* [Task instructions]: Exact copies of all the lines below are required, with the pictures omitted.

* [Material provided]:
● ● ● ● ●
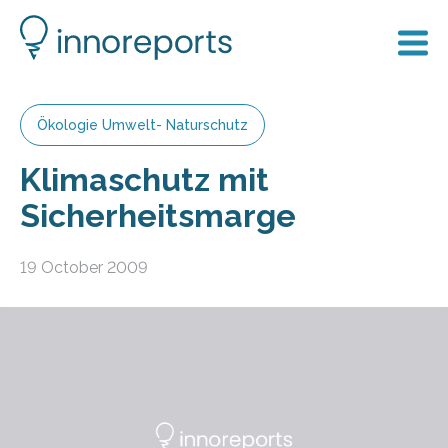
Ökologie Umwelt- Naturschutz
Klimaschutz mit
Sicherheitsmarge
19 October 2009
● ● ● ● ●
* [Output for this exercise]:
Ökologie Umwelt- Naturschutz
Klimaschutz mit
Sicherheitsmarge
19 October 2009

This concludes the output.